**Prompt**
Please return only the lines from the one holding "HTML <i> 标签" through the one holding "大掃除や衣替えのシーズンは当店切手のシーズン到来。", exactly as they appear in the records below, both ends included.

Records provided section start

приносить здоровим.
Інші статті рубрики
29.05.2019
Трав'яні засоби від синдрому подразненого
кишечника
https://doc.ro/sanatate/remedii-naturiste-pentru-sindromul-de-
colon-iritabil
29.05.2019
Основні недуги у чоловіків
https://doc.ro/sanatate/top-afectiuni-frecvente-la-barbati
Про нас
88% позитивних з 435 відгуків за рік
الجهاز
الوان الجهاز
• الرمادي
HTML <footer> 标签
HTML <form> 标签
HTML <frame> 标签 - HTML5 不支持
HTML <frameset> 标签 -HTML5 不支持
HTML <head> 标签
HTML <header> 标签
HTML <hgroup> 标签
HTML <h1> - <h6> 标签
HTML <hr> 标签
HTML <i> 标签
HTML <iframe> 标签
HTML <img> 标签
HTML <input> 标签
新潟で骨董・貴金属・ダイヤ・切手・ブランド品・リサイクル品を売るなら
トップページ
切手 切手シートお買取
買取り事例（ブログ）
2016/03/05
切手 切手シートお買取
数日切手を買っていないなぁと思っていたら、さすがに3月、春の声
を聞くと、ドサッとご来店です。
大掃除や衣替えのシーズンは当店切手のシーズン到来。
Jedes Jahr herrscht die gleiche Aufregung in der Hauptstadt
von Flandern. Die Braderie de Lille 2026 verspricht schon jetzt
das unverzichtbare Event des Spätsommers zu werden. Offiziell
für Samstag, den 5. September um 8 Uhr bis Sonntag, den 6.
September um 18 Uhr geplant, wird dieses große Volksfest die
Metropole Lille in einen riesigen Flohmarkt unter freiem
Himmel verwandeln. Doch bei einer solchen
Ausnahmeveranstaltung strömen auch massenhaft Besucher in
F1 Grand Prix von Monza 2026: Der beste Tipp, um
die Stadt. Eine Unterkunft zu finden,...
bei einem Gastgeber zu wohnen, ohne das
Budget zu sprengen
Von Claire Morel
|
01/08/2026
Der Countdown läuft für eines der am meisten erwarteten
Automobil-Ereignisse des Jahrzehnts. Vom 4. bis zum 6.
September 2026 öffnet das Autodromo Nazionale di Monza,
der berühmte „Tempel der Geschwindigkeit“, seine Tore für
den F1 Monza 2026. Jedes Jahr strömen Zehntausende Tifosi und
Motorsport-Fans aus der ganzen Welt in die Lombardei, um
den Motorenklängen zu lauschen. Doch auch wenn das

Records provided section end
Records provided section start

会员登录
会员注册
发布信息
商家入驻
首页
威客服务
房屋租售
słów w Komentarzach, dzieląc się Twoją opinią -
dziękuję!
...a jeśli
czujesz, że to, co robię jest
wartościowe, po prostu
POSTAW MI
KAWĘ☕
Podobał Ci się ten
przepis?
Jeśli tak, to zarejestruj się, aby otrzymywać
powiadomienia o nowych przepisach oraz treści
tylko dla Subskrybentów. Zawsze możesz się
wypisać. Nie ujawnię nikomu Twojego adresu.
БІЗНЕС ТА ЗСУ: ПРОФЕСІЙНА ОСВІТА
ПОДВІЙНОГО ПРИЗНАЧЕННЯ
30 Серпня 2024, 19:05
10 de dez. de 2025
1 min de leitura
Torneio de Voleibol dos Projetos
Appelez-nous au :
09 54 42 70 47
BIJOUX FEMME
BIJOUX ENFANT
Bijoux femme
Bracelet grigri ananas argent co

Records provided section end

**Expected answer**
HTML <i> 标签
HTML <iframe> 标签
HTML <img> 标签
HTML <input> 标签
新潟で骨董・貴金属・ダイヤ・切手・ブランド品・リサイクル品を売るなら
トップページ
切手 切手シートお買取
買取り事例（ブログ）
2016/03/05
切手 切手シートお買取
数日切手を買っていないなぁと思っていたら、さすがに3月、春の声
を聞くと、ドサッとご来店です。
大掃除や衣替えのシーズンは当店切手のシーズン到来。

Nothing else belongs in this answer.